- _EXTRACTED MATERIAL_:
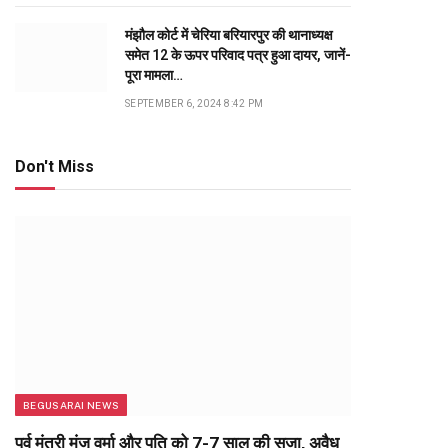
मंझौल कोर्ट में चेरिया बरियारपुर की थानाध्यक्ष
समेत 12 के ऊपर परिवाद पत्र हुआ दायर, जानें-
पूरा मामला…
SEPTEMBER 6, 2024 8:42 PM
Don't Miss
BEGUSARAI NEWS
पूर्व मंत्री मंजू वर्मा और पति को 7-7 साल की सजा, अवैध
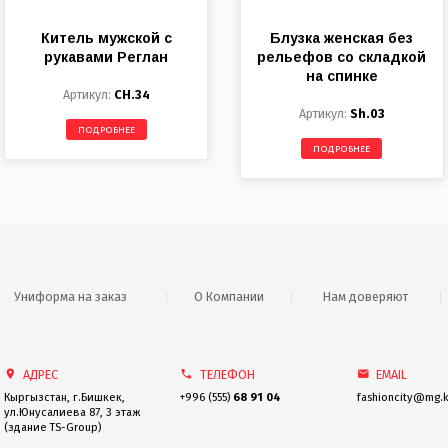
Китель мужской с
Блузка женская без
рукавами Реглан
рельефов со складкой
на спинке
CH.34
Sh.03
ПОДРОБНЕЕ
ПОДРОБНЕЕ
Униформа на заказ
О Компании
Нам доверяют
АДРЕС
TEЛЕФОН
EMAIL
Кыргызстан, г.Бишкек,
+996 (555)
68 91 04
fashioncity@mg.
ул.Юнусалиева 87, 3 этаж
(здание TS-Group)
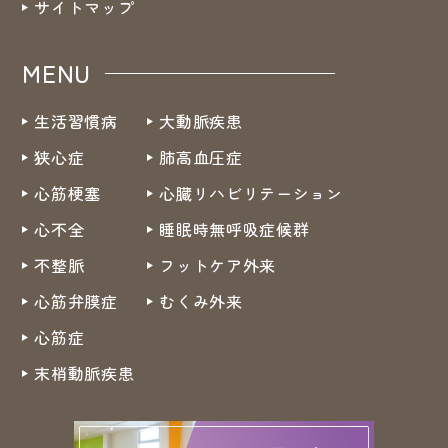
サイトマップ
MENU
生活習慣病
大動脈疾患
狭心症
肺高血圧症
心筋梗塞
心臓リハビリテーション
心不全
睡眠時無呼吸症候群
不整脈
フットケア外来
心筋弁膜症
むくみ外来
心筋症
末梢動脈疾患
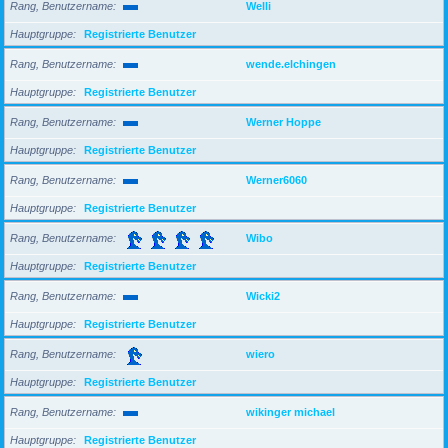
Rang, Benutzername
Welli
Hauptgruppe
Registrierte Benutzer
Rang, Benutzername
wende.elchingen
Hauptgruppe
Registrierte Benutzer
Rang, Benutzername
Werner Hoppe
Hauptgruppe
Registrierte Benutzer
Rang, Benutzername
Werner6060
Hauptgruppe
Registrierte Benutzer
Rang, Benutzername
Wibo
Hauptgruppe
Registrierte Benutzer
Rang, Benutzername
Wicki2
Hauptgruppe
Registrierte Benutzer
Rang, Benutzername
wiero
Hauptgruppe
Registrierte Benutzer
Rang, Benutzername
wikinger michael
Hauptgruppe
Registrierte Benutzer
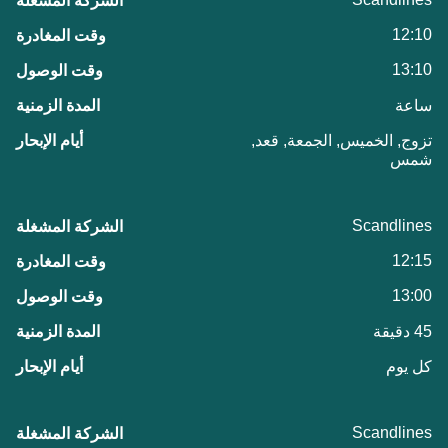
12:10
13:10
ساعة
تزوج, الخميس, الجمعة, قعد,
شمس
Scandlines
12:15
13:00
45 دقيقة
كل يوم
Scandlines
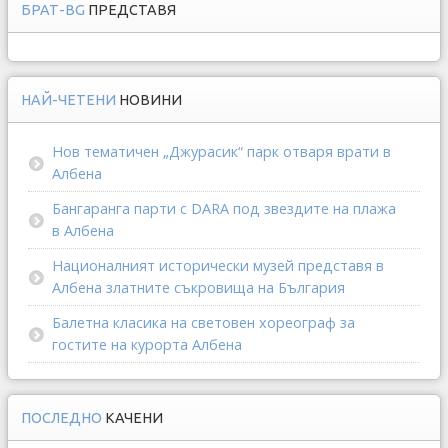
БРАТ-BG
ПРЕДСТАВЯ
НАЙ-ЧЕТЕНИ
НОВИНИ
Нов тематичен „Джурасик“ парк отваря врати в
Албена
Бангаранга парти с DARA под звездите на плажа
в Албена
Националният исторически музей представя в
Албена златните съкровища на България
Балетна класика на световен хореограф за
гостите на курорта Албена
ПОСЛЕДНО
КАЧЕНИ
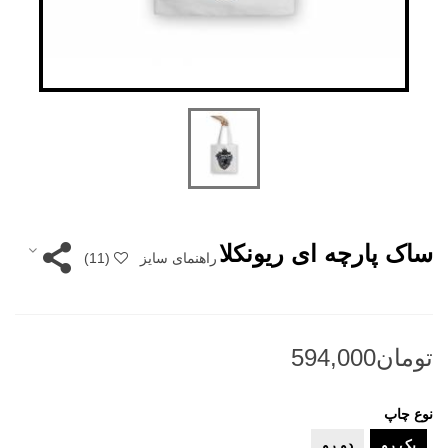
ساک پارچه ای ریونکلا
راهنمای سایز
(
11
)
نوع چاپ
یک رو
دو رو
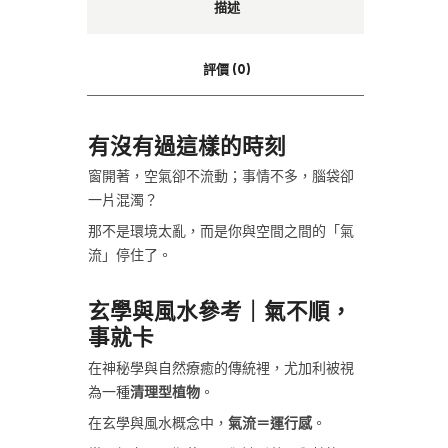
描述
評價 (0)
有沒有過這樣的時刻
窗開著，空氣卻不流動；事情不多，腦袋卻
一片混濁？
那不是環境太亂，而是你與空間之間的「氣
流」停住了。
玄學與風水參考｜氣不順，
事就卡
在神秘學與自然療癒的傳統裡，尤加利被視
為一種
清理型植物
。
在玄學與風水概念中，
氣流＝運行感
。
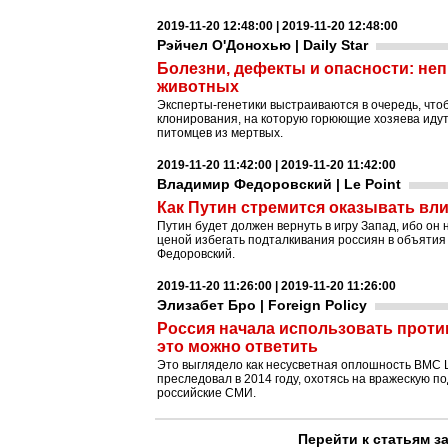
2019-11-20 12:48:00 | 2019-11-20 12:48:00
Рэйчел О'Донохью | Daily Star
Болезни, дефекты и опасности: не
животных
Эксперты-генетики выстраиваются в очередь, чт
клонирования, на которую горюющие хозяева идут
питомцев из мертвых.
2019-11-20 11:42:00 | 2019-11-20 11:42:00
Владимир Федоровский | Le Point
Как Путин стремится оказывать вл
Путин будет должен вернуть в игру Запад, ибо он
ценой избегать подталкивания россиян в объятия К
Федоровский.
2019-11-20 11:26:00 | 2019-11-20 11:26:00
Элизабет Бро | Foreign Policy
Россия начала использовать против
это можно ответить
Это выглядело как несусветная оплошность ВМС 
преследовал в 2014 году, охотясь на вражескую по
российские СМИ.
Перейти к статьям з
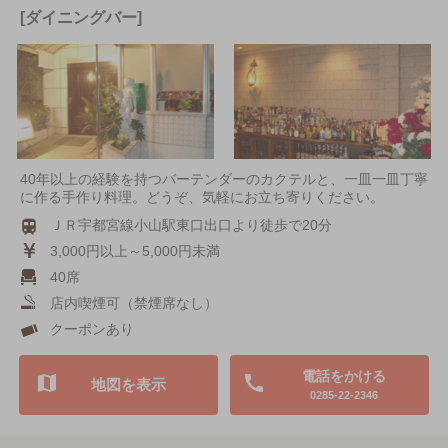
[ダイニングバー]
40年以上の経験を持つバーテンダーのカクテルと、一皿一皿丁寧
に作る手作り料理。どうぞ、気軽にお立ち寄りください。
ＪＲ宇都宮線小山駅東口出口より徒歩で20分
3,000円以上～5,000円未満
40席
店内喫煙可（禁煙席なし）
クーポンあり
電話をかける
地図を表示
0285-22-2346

- _TASK ITEM_: Omit the pictures and set down the records exactly.

- _SOLUTION TO THIS TASK_:
मंझौल कोर्ट में चेरिया बरियारपुर की थानाध्यक्ष
समेत 12 के ऊपर परिवाद पत्र हुआ दायर, जानें-
पूरा मामला…
SEPTEMBER 6, 2024 8:42 PM
Don't Miss
BEGUSARAI NEWS
पूर्व मंत्री मंजू वर्मा और पति को 7-7 साल की सजा, अवैध
Китель мужской с
Блузка женская без
рукавами Реглан
рельефов со складкой
на спинке
CH.34
Sh.03
ПОДРОБНЕЕ
ПОДРОБНЕЕ
Униформа на заказ
О Компании
Нам доверяют
АДРЕС
TEЛЕФОН
EMAIL
Кыргызстан, г.Бишкек,
+996 (555)
68 91 04
fashioncity@mg.
ул.Юнусалиева 87, 3 этаж
(здание TS-Group)
サイトマップ
MENU
生活習慣病
大動脈疾患
狭心症
肺高血圧症
心筋梗塞
心臓リハビリテーション
心不全
睡眠時無呼吸症候群
不整脈
フットケア外来
心筋弁膜症
むくみ外来
心筋症
末梢動脈疾患
Rang, Benutzername
Welli
Hauptgruppe
Registrierte Benutzer
Rang, Benutzername
wende.elchingen
Hauptgruppe
Registrierte Benutzer
Rang, Benutzername
Werner Hoppe
Hauptgruppe
Registrierte Benutzer
Rang, Benutzername
Werner6060
Hauptgruppe
Registrierte Benutzer
Rang, Benutzername
Wibo
Hauptgruppe
Registrierte Benutzer
Rang, Benutzername
Wicki2
Hauptgruppe
Registrierte Benutzer
Rang, Benutzername
wiero
Hauptgruppe
Registrierte Benutzer
Rang, Benutzername
wikinger michael
Hauptgruppe
Registrierte Benutzer
12:10
13:10
ساعة
تزوج, الخميس, الجمعة, قعد,
شمس
Scandlines
12:15
13:00
45 دقيقة
كل يوم
Scandlines
БРАТ-BG
ПРЕДСТАВЯ
НАЙ-ЧЕТЕНИ
НОВИНИ
Нов тематичен „Джурасик“ парк отваря врати в
Албена
Бангаранга парти с DARA под звездите на плажа
в Албена
Националният исторически музей представя в
Албена златните съкровища на България
Балетна класика на световен хореограф за
гостите на курорта Албена
ПОСЛЕДНО
КАЧЕНИ
ساک پارچه ای ریونکلا
راهنمای سایز
(
11
)
نوع چاپ
یک رو
دو رو
描述
評價 (0)
有沒有過這樣的時刻
窗開著，空氣卻不流動；事情不多，腦袋卻
一片混濁？
那不是環境太亂，而是你與空間之間的「氣
流」停住了。
玄學與風水參考｜氣不順，
事就卡
在神秘學與自然療癒的傳統裡，尤加利被視
為一種
清理型植物
。
在玄學與風水概念中，
氣流＝運行感
。
2019-11-20 12:48:00 | 2019-11-20 12:48:00
Рэйчел О'Донохью | Daily Star
Болезни, дефекты и опасности: не
животных
Эксперты-генетики выстраиваются в очередь, чт
клонирования, на которую горюющие хозяева идут
питомцев из мертвых.
2019-11-20 11:42:00 | 2019-11-20 11:42:00
Владимир Федоровский | Le Point
Как Путин стремится оказывать вл
Путин будет должен вернуть в игру Запад, ибо он
ценой избегать подталкивания россиян в объятия К
Федоровский.
2019-11-20 11:26:00 | 2019-11-20 11:26:00
Элизабет Бро | Foreign Policy
Россия начала использовать против
это можно ответить
Это выглядело как несусветная оплошность ВМС 
преследовал в 2014 году, охотясь на вражескую по
российские СМИ.
Перейти к статьям з
[ダイニングバー]
40年以上の経験を持つバーテンダーのカクテルと、一皿一皿丁寧
に作る手作り料理。どうぞ、気軽にお立ち寄りください。
ＪＲ宇都宮線小山駅東口出口より徒歩で20分
3,000円以上～5,000円未満
40席
店内喫煙可（禁煙席なし）
クーポンあり
電話をかける
地図を表示
0285-22-2346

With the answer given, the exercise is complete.